Outside Magazine, July 2011
Wednesday, June 15, 2011 2

The Producer

Testostereality producer Thom Beers

By: Photographer: Amanda Friedman
Producer Thom Beers
Producer Thom Beers Photo: Amanda Friedman

"The whole idea of life is just to hang on and be tenacious."

With the 2005 debut of the Discovery Channel’s Deadliest Catch, producer Thom Beers created a wildly successful niche: testostereality. Beers’s Original Productions drops two-man camera teams aboard crab boats to collect as many as 13,000 hours of footage every winter—raw, rough (really rough, considering the 40-foot waves) material that offers an intimate view of professional peril. He’s since spun out the formula to depict oil riggers on truTV’s Black Gold, loggers on the History Channel’s Ax Men, game wardens on the National Geographic Channel’s Wild Justice, and miners on his new Spike TV hit Coal. There are nights when you’ll find three of his shows, which he calls “modern-day soap operas for men,” airing on different channels. Slate.com television critic Troy Patterson spoke with Beers, who was at his office in Burbank, California.

PATTERSON: There are a lot of blue-collar jobs out there. How do you decide what will make a good show?
BEERS: Anything with high risk and high reward in an exotic location.

You’ve talked about endangering your crew members’ lives, but the shows reflect a moral seriousness. How do you reconcile that?
I never put anybody in a situation I wouldn’t be in. My feeling is, if I can do it, you can do it.

What’s the riskiest show you’ve done?
That’s still Deadliest Catch: it’s the weather, the darkness, extreme fatigue, ice storms, electronics; you could hit another boat. But Coal was the riskiest, commercially speaking. The accents are so thick that you have to subtitle a lot. People don’t want to sit around and read a documentary.

It’s been more than a year since the passing of Deadliest Catch captain Phil Harris, who died of a massive stroke during season six. What’s your fondest memory of him?
Talking to him after he had his first heart attack. He looked like he had the weight of the world on his shoulders, and his sons had just come on the boat to work. Then they charged a flatscreen TV on his credit card. He looked at the camera and said, “That’s why lions kill their young.”

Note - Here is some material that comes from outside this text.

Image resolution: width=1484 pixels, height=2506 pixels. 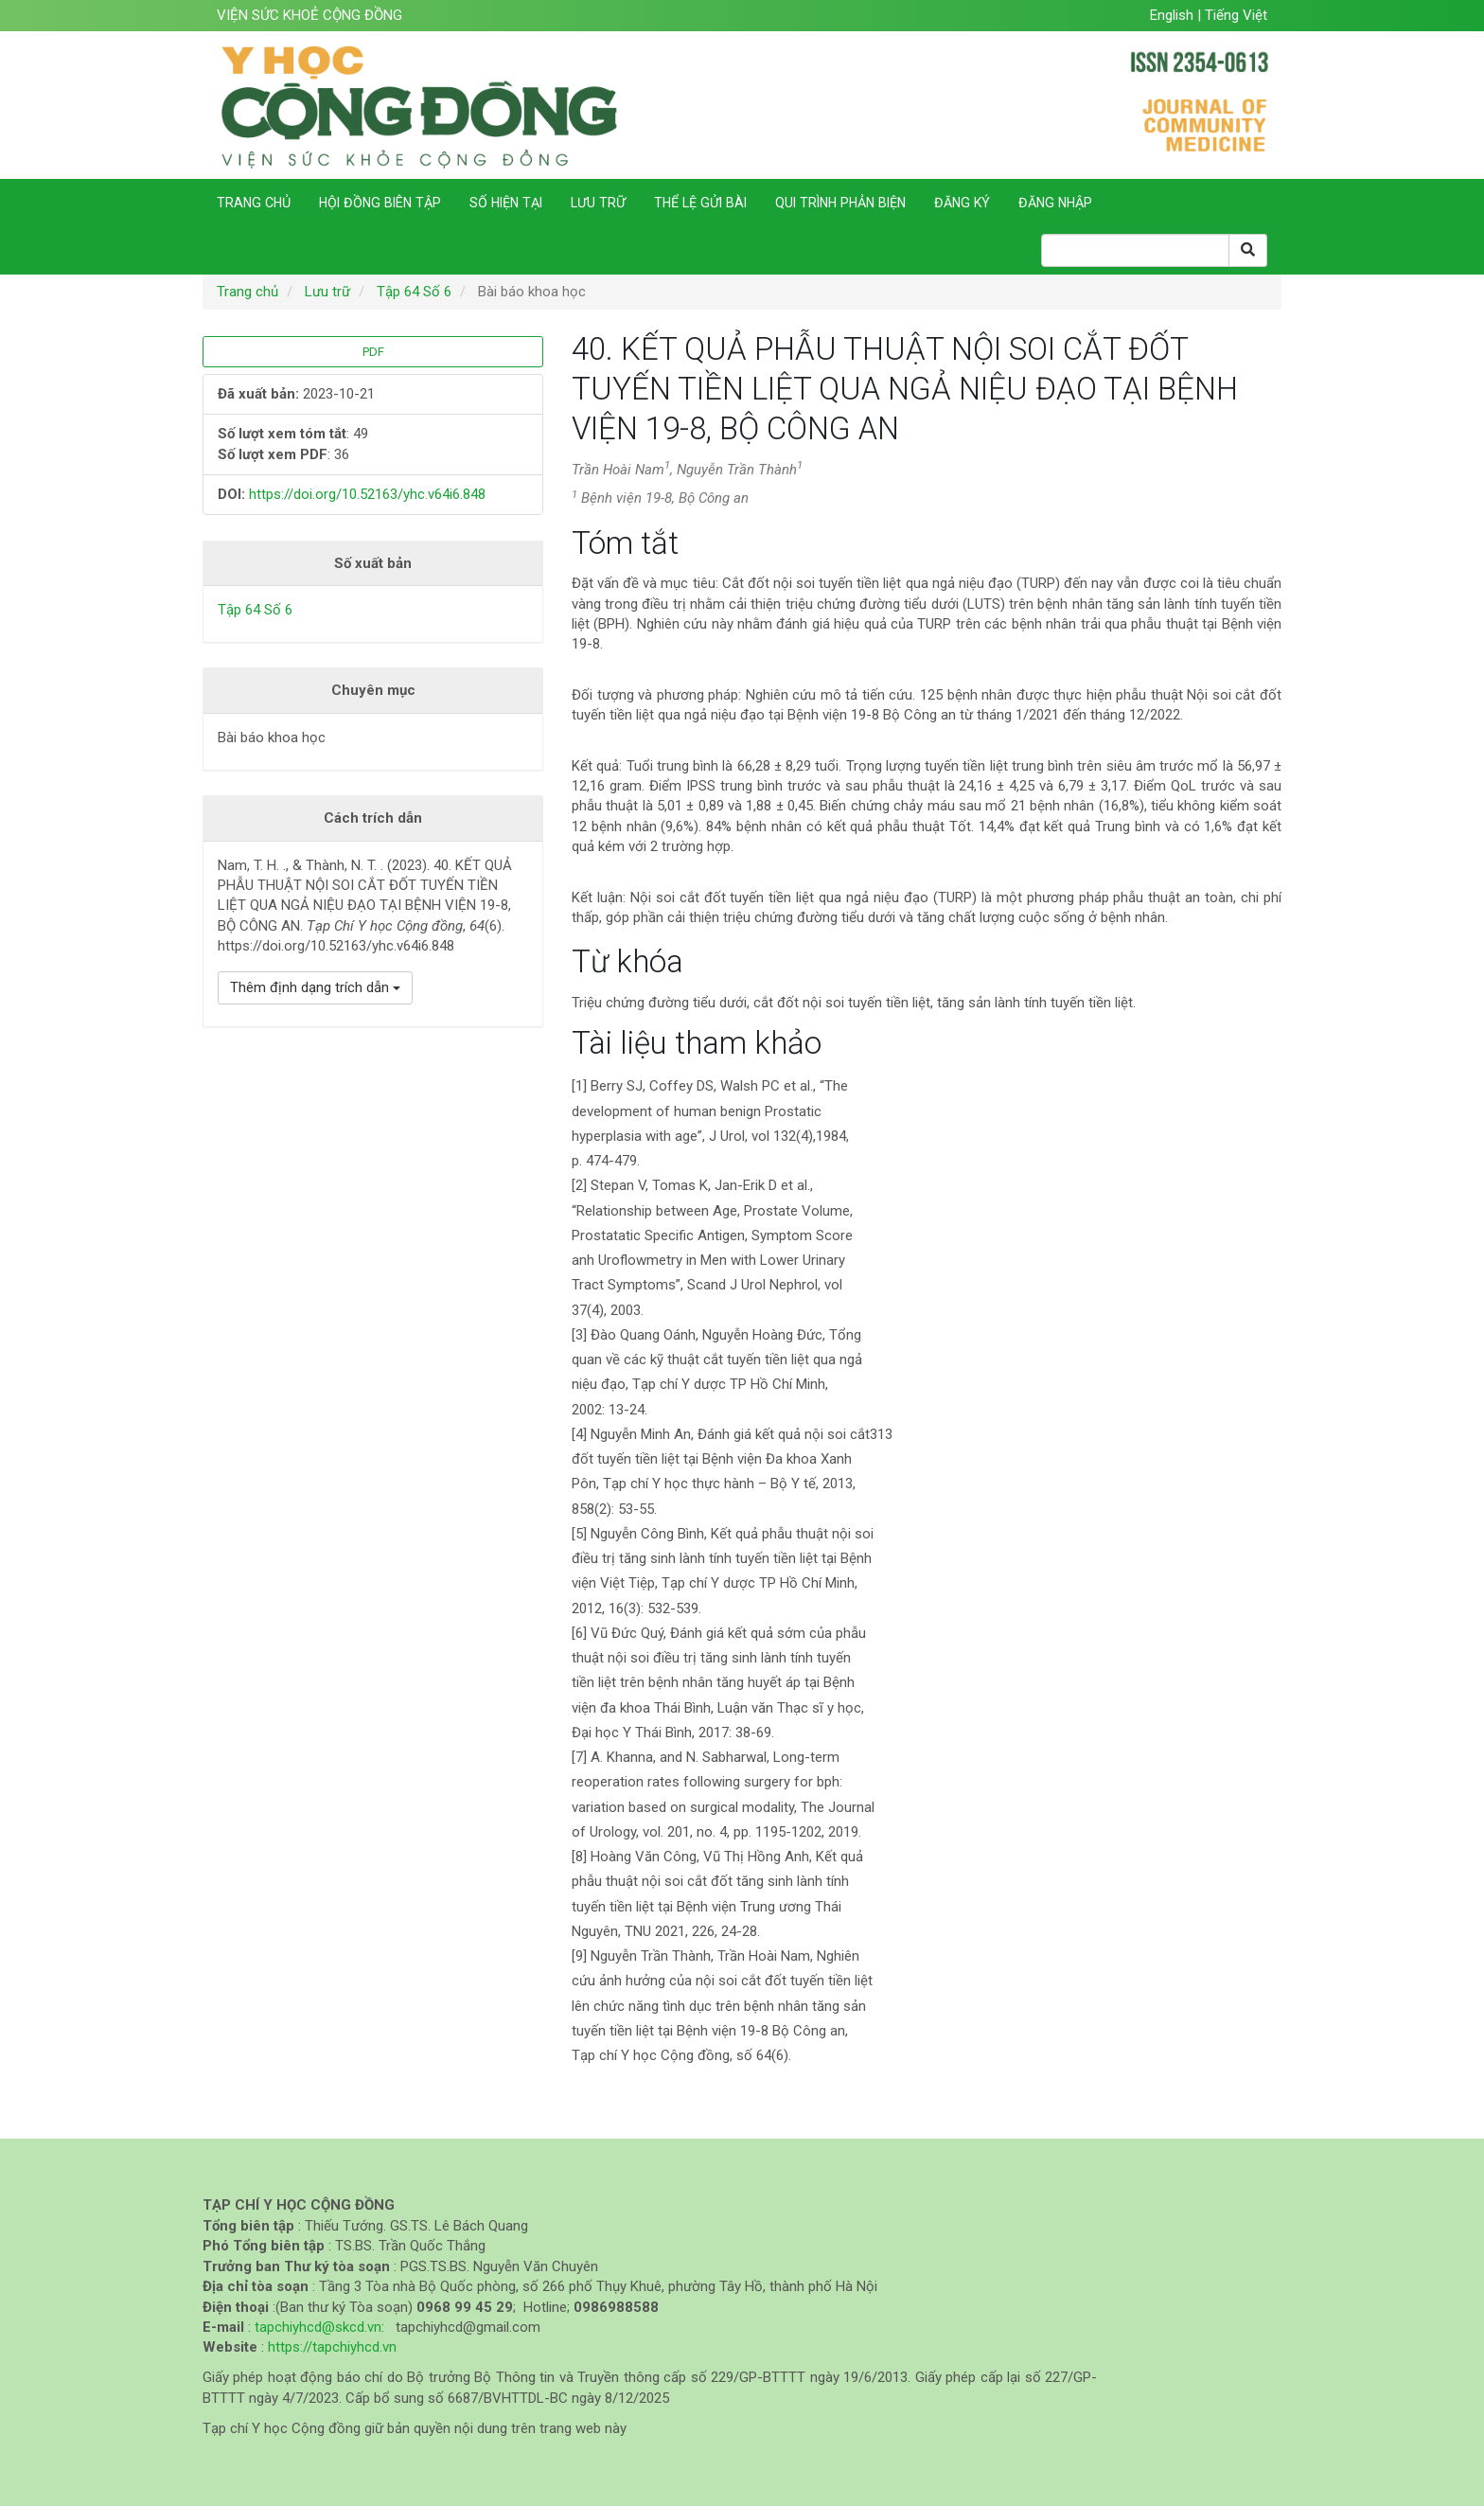 What do you see at coordinates (315, 987) in the screenshot?
I see `Thêm định dạng trích dẫn` at bounding box center [315, 987].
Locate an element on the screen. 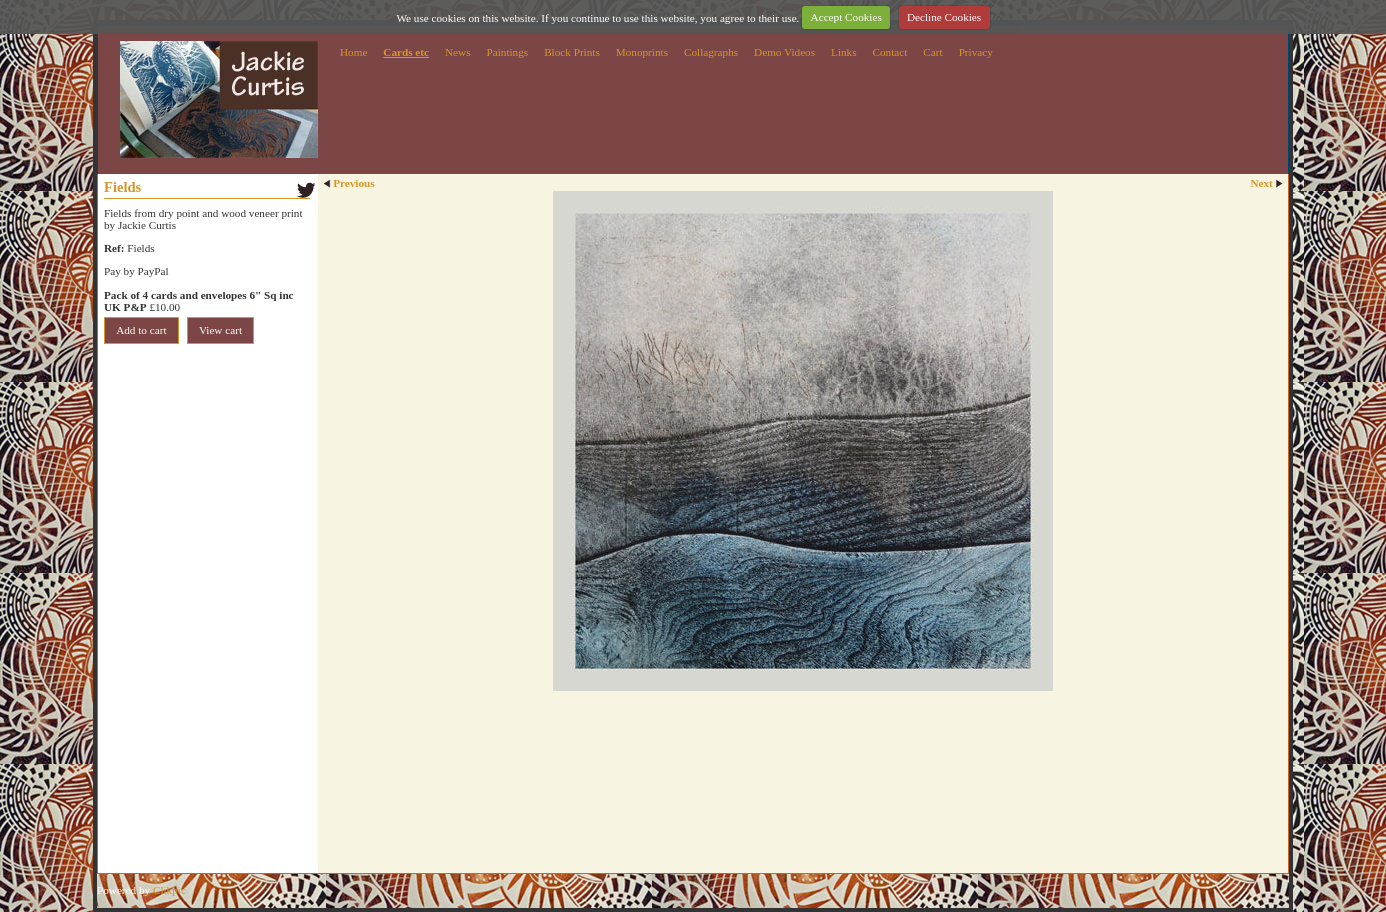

How did you become interested in dangerous work?
In college I was a construction worker on a bridge 18 stories over a river in upstate New York. I once saw a carpenter get blown off by a gust of wind and survive. He held on to a four-by-eight piece of plywood and literally floated like a leaf down to the river below.

Why hasn’t your kind of programming worked on network TV? You had a multishow deal with NBC, but it fell apart after one season of America’s Toughest Jobs.
The audience for my shows is about 35 percent female, and for network TV you’ve got to get a demo that’s 50-50 or even 60-40 female. But, you know, the third week of America’s Toughest Jobs, it was up against Monday Night Football—the Packers’ first game against Minnesota after losing Brett Favre. Our numbers went down. I’m like, “It’s the highest-rated football game in the history of the world, you fucking morons.”

After last year’s Emmys, when you lost to the PBS series The National Parks in the Outstanding Nonfiction Series category, you were aggressive about the flaws you saw in the system. How would you change the categories?
Why not have a category for docudramas­—continuing real-life stories? Reality shows ­represent 40 percent of the shows on TV, and we have three categories? I don’t think it’s fair to the artistry of what we do. I’ve got to share my category with a six-part series on the history of Monty Python?